1.Wednesday Jan 5th @ Andy Pool Hall (489 College St)

Better-times music provided by DJs:

Hatiras, Matt C, DJ Dayhota, Dino & Terry, DJ Krista, Denise Benson,

Charles Lewis, Dany V., Adam Nathan, Justin Medved, Amir Ebrahimnia,

Whitney Baker, Tee Loo’s Kitchen, Joel Smye, Simon Rojas, Andrew

Allsgood, DJ Zahra, and Marc de Breyne with many more supporters!

7pm-2:30 AM

Minimum donation: $5

All money raised at the door, a percentage of bar sales, and the proceedsof the auction (featuring products from Puma Clothing, Prize Records, Crash Records and Bustle Clothing) will be donated.

2. Thursday Jan 13th @ The Embassy (223 Augusta Ave)

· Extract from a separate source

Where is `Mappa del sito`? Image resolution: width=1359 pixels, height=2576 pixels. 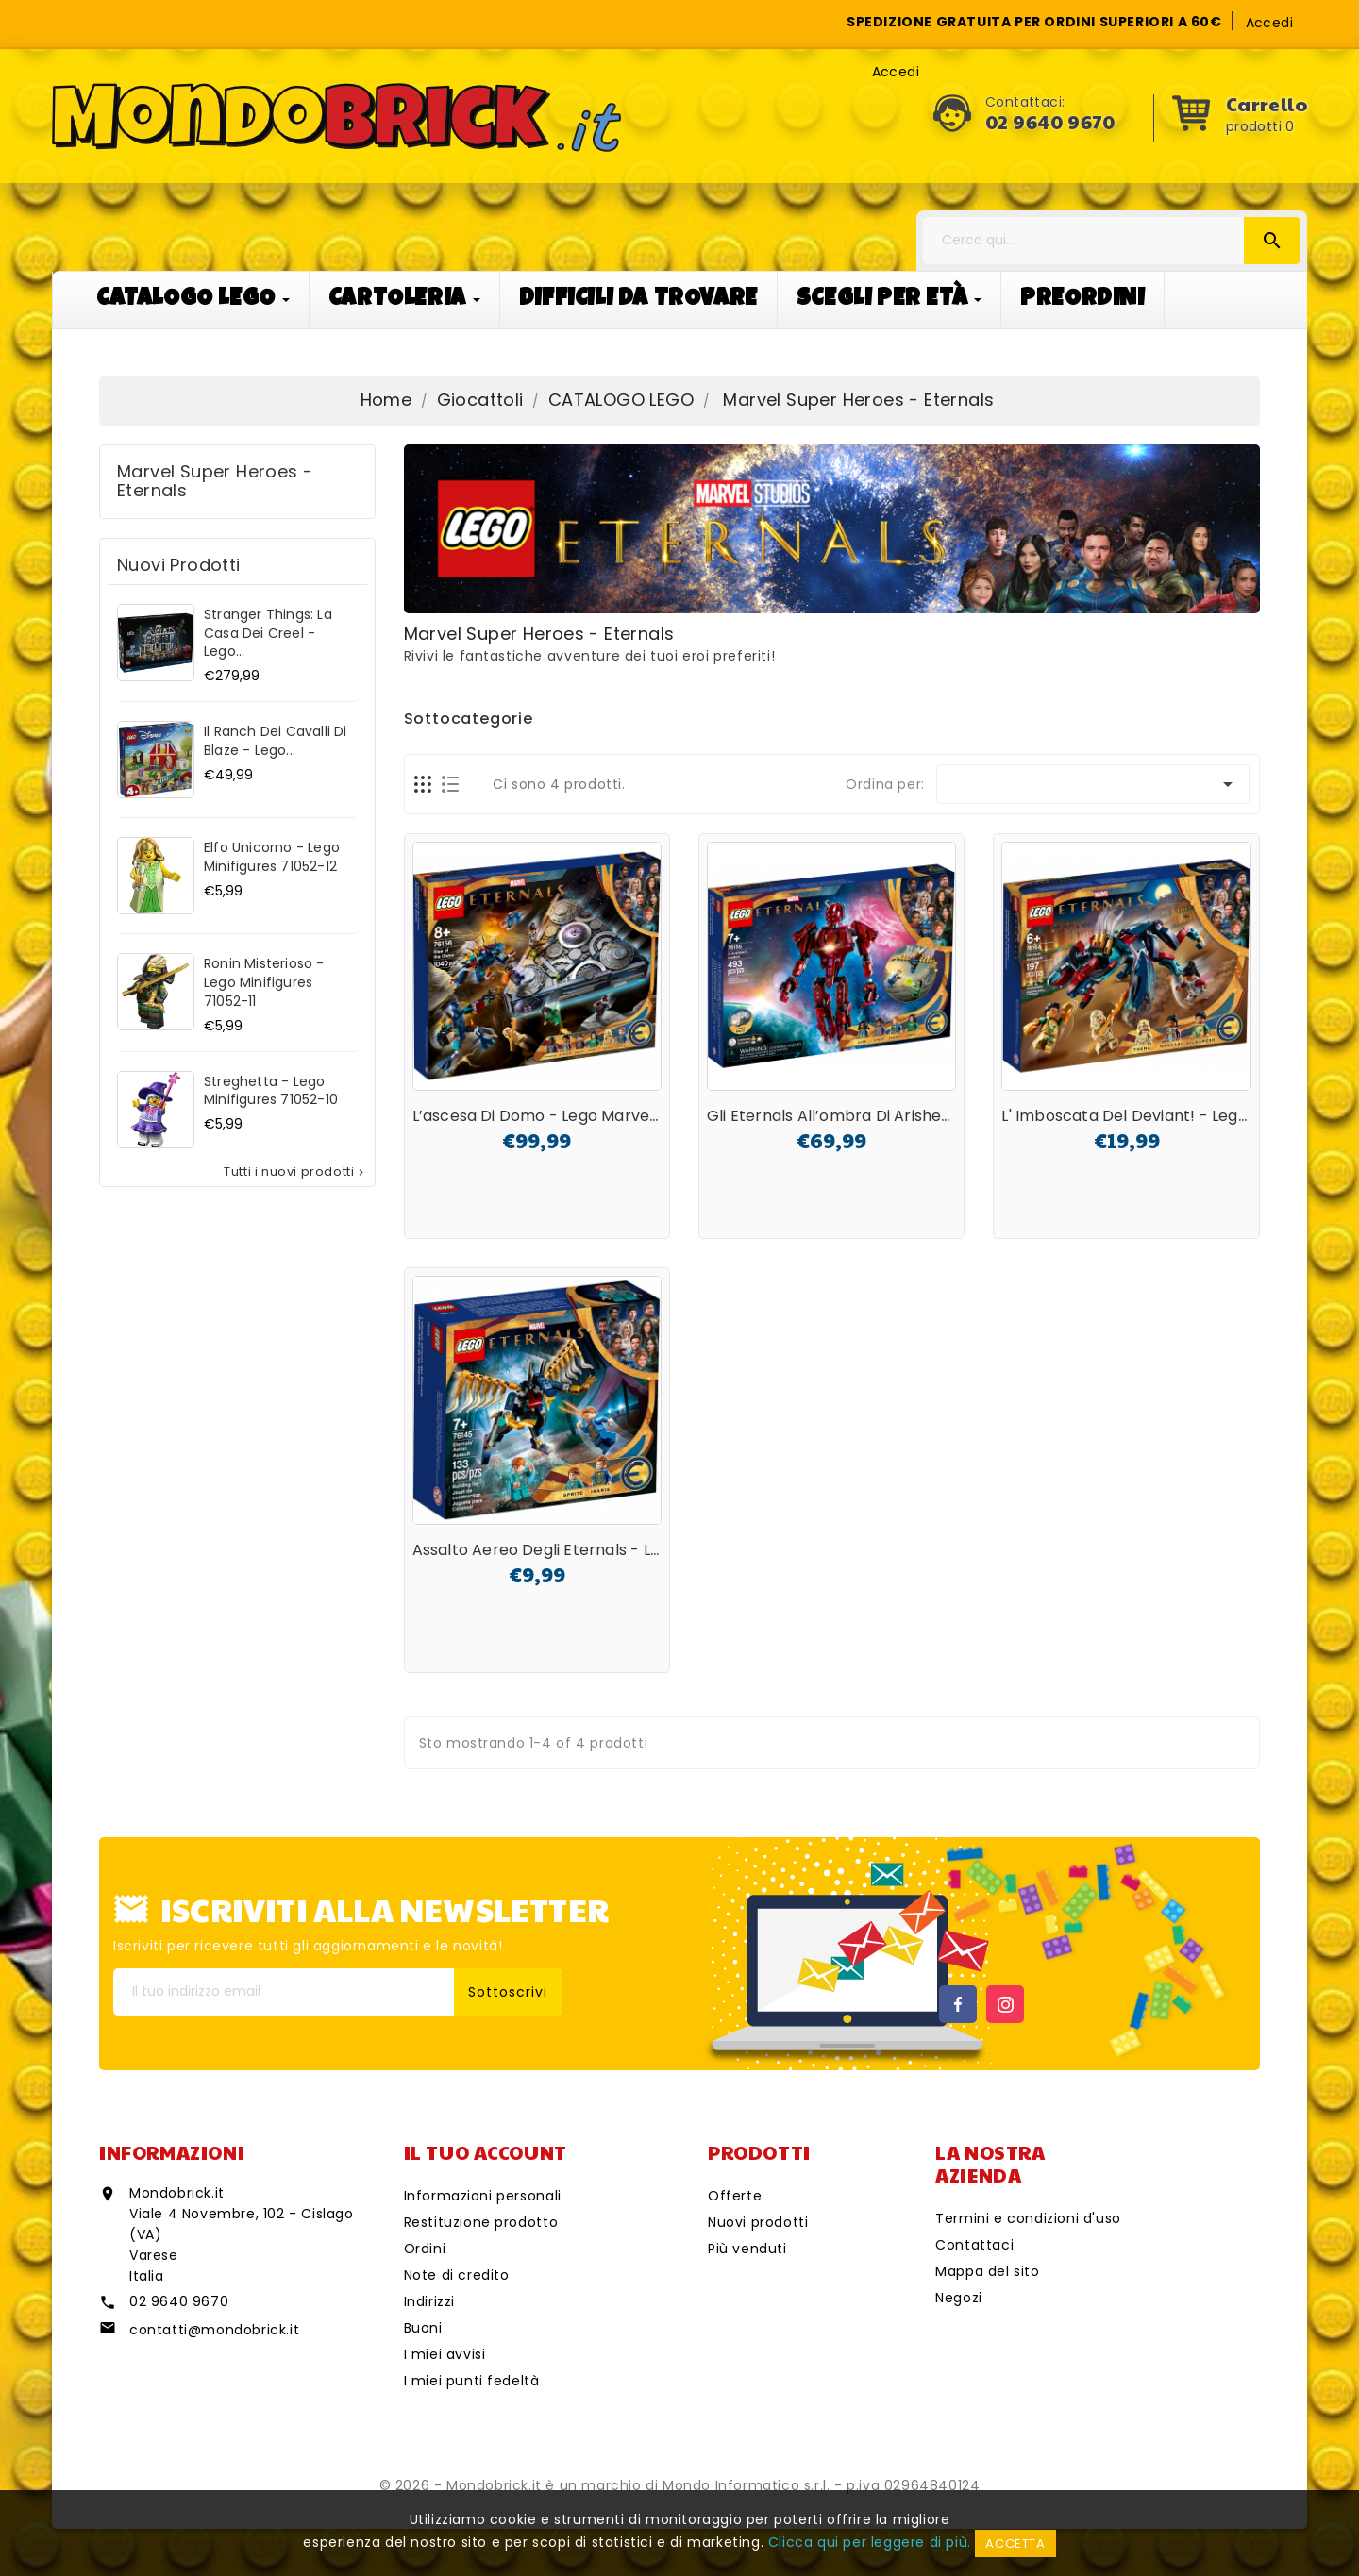 Mappa del sito is located at coordinates (987, 2271).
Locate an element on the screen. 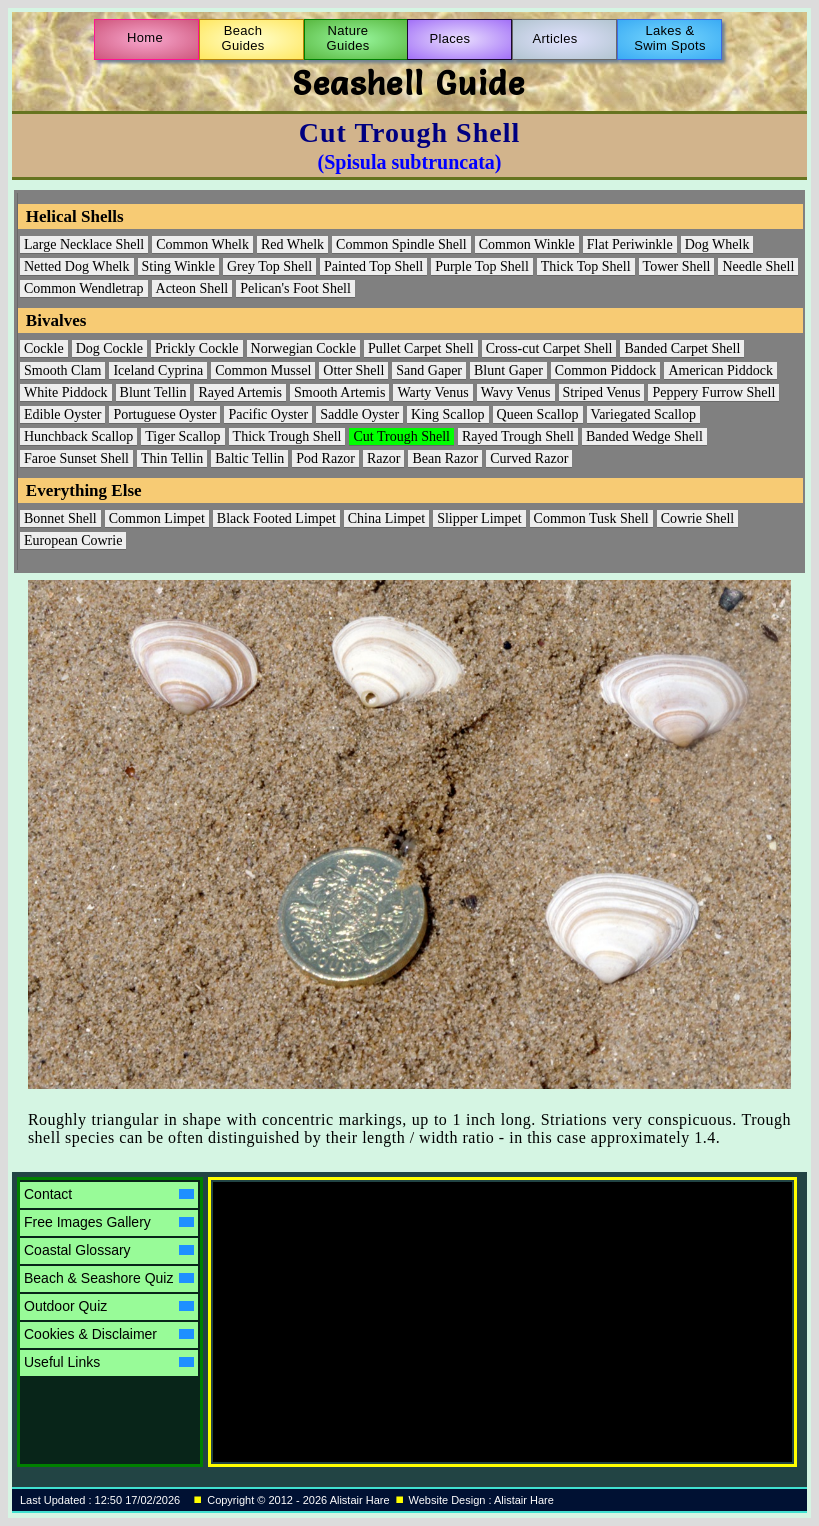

Hosted by Nirmala from Controller Controller, with DJs

DJ Serious, Mike Tull, Denise Benson, Brenden Canning Broken Social

Scene, Abacus, DJ Nav, John Kong, Son of S.O.U.L., Dalia, Dj Nana,

Jocelyn D, DJ Nav, John Kong, Noel Nanton, Kola, Chocolate, Sonar, DJ Amita


$10 – $50 sliding scale

3. Friday Jan 21: The big one…. Legendary South Asian singer Shahid

Ali Khan will perform at the Gladstone Hotel (1214 Queen Street W.)

7pm onward

$10 in advance (

$15 at the door

Khan is a disciple of the late great Qawwali singer Nusrat Fateh Ali

Khan. This is a huge deal.

More seriousness

I’d forgotten that I’d sent my two tsunami articles to, and apparently they’d forgotten to inform me that they’d published them! Both pieces appear here.

The horrors in post-tsunami SE Asia continue to mount. There are new reports of organized abuse of women and children in the refugee shelters, including the gang rape of children. As many have been saying for some time, the wave was only the beginning of the misery; this is a longterm tragedy.

Then there’s this doofus named David Holcberg who’s arguing that the USA and other rich nations should not be sending financial aid to SE Asia, pretty much because government money should be spent on domestic issues only. Unsurprisingly, he writes this for the Ayn Rand Institute. Interesting how conservative think tanks have no problem spending hundreds of billions bombing other countries, but balk at spending a few million to help them.

Let me spell it out for you, Holcberg: if you don’t want to give because it’s morally right, then do it for selfish reasons. SE Asia’s collapse means a greater probability of the collapse of the world banking system, a dramatic decline in the purchasing power of big markets for the USA and increased instability in places like Indonesia where anti-US rebels are already making headway. See? Keeping SE Asia safe and happy is best for everyone.